RECORDS TO PROCESS Start Marker
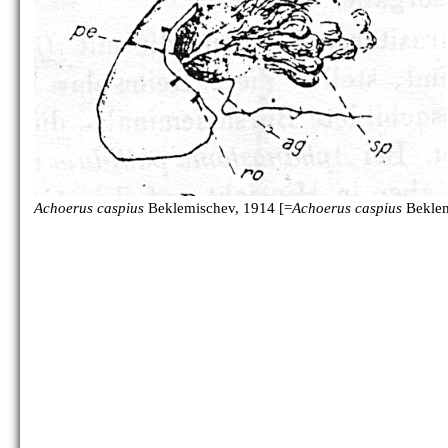
Achoerus caspius
Beklemischev, 1914 [=
Achoerus caspius
Beklem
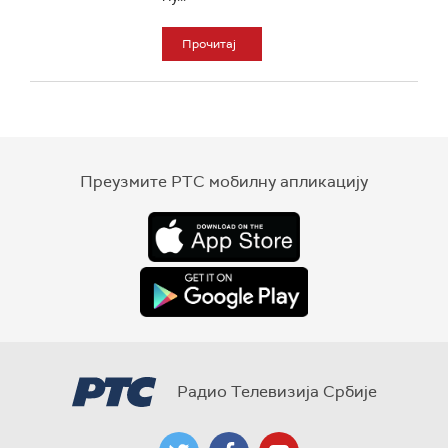
Прочитај
Преузмите РТС мобилну апликацију
Радио Телевизија Србије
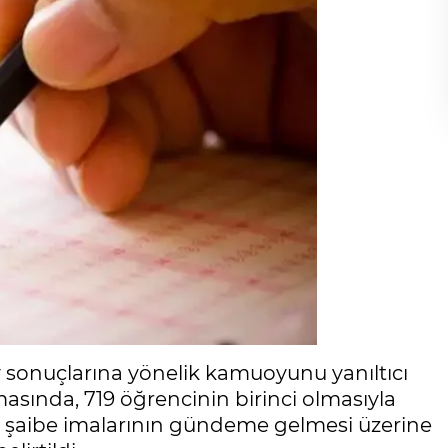
v sonuçlarına yönelik kamuoyunu yanıltıcı
amasında, 719 öğrencinin birinci olmasıyla
r ve şaibe imalarının gündeme gelmesi üzerine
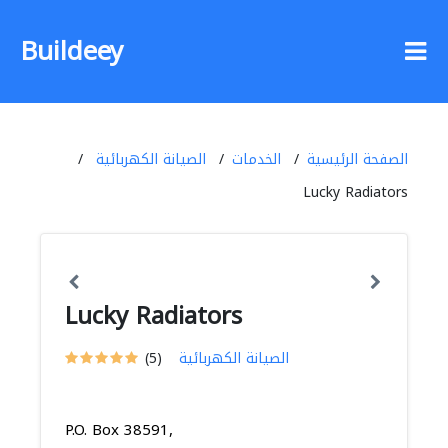
Buildeey
الصفحة الرئيسية
الخدمات
الصيانة الكهربائية
Lucky Radiators
Lucky Radiators
الصيانة الكهربائية
(5)
P.O. Box 38591,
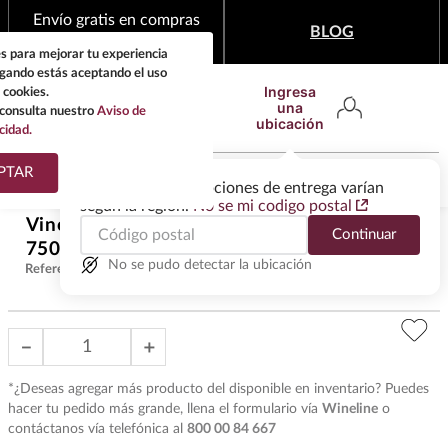
Envío gratis en compras
BLOG
mínimas de $1,999
s para mejorar tu experiencia
egando estás aceptando el uso
Ingresa
 cookies.
una
consulta nuestro
Aviso de
ubicación
cidad.
¿Qué estas buscando?
PTAR
Las ofertas y las opciones de entrega varían
según la región.
No se mi codigo postal
TÉRMINOS MÁS
Vino Tinto Camuzet Fixin 2022
Continuar
BUSCADOS
$
1765
.
00
750 ml
1
.
tequila
No se pudo detectar la ubicación
Referencia
:
VOT38621
2
.
whisky
3
.
tequilas
－
＋
4
.
ron
*¿Deseas agregar más producto del disponible en inventario? Puedes
5
.
mezcal
hacer tu pedido más grande, llena el formulario vía
Wineline
o
contáctanos vía telefónica al
800 00 84 667
6
.
don julio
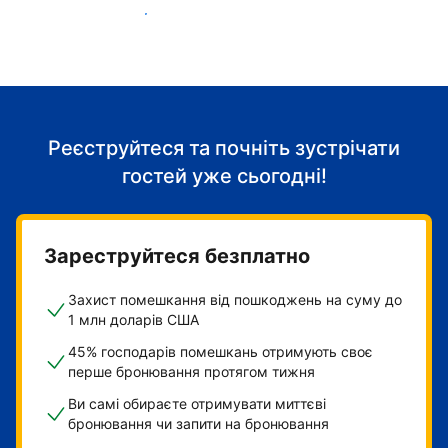
Розпочніть приймати гостей
Реєструйтеся та почніть зустрічати
гостей уже сьогодні!
Зареструйтеся безплатно
Захист помешкання від пошкоджень на суму до
1 млн доларів США
45% господарів помешкань отримують своє
перше бронювання протягом тижня
Ви самі обираєте отримувати миттєві
бронювання чи запити на бронювання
RECORDS TO PROCESS End Marker
Scan the data above and copy every line with "ubicación" in it.

ubicación
No se pudo detectar la ubicación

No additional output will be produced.